But Dieguez et al seem not to grasp the enormous chasm separating the two.  Belief in a supernatural agent to originate the cosmos is not at all similar to explaining historical events in terms of "secret" conspiracies - IF said conspiracies are verified by documents or actual events. I already went through a number of verified conspiracies earlier.  Note again, no one is insisting or claiming a la the ubiquity of teleology peculiar to creationism that ALL historical events are driven by conspiracies.  BUT - a fraction of them are-   such as those specific examples I already described.  
Is Dieguez then going to argue that Operation Northwoods wasn't real, despite the fact the planning documents, files exist? (Such as I showed)?  Is he going to claim it wasn't real because it didn't manifest? This commits the logical error Parenti referred to.  What about Iran- Contra? Is he prepared to argue that conspiracy wasn't real because it was eventually found out? (Despite the fact over 1,000 TOW missiles were delivered to Iran and arms dispatched to the Contras in violation of the Boland Amendment)  
What about the conspiracy by Luis Posadet al to detonate a bomb and blow up Cubana Airlines Flight 455 off the southwest coast of Barbados?   Is he going to claim that conspiracy wasn't real - a mere case of "conspiracism"  - despite 73 people losing their lives in the biggest airline terror of the 20th century?

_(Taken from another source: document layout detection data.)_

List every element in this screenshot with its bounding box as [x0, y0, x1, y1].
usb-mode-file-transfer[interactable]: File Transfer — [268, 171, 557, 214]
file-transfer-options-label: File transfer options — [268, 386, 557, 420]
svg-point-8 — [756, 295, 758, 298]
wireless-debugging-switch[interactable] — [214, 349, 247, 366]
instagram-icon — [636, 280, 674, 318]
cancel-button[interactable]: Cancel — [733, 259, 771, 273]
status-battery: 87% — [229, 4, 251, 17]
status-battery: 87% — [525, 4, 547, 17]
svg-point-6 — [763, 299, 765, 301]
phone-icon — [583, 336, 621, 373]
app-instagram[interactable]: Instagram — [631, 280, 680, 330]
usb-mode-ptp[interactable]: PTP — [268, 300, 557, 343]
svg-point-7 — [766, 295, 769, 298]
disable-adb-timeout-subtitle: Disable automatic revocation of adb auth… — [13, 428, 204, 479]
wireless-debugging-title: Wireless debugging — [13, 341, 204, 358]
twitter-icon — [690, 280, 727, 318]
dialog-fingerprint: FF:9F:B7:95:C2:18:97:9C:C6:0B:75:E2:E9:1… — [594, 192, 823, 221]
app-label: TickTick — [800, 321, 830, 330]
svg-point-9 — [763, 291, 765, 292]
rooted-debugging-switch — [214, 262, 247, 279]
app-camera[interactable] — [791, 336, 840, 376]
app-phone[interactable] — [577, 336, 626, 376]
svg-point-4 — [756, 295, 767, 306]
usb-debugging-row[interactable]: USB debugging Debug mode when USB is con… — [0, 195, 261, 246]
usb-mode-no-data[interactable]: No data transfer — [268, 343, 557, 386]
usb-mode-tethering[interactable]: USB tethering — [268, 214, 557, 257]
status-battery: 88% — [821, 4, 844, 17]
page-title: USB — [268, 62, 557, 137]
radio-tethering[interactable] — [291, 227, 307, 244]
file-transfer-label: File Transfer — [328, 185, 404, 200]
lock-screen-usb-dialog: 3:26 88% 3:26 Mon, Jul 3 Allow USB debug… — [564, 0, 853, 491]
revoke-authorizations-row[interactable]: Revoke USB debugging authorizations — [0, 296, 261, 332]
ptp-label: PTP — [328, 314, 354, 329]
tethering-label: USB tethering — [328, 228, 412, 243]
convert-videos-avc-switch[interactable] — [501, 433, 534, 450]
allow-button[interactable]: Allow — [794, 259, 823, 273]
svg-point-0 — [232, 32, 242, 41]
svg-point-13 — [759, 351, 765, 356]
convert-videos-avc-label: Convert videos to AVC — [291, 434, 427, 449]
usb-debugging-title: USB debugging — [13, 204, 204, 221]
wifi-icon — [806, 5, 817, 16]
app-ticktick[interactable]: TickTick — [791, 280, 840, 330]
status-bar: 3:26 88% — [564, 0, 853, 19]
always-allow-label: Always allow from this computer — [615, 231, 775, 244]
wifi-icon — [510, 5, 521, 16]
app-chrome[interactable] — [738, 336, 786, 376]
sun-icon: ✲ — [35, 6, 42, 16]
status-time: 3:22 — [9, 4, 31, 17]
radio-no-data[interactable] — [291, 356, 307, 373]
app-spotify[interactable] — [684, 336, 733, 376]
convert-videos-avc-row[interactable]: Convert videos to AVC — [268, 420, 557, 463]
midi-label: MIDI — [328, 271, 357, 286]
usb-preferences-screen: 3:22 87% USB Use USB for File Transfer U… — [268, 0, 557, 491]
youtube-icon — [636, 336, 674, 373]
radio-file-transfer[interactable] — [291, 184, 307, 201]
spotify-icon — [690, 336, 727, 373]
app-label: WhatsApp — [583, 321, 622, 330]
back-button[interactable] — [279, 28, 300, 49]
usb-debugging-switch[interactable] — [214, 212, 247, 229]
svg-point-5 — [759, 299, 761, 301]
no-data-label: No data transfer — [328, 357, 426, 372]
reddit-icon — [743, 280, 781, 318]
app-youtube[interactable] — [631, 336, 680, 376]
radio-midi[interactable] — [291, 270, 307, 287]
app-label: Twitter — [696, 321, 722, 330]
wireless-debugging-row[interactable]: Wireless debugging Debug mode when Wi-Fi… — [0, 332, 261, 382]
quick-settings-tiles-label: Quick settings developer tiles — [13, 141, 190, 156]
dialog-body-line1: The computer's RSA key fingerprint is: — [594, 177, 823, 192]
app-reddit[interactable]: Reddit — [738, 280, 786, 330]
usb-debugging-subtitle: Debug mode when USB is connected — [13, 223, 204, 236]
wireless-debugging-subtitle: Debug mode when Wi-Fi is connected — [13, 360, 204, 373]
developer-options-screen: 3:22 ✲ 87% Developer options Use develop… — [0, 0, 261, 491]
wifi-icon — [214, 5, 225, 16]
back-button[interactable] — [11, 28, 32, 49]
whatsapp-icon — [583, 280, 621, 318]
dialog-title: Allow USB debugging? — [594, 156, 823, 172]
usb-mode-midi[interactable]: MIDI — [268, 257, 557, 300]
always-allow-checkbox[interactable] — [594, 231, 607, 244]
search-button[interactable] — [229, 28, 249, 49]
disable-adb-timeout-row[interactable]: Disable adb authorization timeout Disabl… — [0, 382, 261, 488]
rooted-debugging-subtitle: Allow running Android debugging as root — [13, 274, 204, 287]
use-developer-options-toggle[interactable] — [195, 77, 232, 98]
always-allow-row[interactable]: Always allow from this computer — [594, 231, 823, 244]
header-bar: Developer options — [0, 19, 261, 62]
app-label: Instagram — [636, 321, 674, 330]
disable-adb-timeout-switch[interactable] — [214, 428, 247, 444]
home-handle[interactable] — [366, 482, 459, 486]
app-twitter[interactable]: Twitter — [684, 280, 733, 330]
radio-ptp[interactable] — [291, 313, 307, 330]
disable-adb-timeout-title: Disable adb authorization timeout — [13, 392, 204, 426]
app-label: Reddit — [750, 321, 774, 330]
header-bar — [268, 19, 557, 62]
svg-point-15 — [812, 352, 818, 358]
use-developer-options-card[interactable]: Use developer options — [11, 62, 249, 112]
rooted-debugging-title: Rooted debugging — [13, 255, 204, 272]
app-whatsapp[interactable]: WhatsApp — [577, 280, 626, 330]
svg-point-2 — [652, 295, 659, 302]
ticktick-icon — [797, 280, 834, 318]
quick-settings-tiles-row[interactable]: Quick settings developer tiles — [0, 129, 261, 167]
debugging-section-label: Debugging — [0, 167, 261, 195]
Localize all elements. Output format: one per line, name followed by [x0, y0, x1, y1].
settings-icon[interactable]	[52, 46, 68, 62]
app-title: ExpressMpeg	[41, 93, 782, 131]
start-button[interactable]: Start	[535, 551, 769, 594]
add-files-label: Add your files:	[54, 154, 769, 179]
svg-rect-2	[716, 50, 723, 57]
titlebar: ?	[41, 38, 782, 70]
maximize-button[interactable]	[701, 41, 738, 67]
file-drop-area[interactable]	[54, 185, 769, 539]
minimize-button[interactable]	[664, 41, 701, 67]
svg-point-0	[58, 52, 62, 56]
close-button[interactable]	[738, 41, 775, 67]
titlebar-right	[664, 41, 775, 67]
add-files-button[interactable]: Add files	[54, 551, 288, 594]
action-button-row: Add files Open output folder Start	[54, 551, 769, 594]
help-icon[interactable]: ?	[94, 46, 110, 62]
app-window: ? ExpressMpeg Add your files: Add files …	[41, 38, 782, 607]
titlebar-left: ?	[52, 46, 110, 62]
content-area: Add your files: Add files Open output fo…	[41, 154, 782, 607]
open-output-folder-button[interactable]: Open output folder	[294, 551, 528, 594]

You get my point.  The problem inheres in the too broad definition. i.e. of "conspiracism",  which essentially tosses out "baby with bathwater" and ends up getting us nowhere in terms of discriminating the different expressions which are often carelessly referred to as "conspiracy theories" by the media.  The use of this too general definition also by its nature undermines the research done, and discourages others doing further work, including efforts at confirmation. Who, after all, wishes to be hamstrung by a vacuous definition in the pursuit of differentiating the objectively real from the unreal?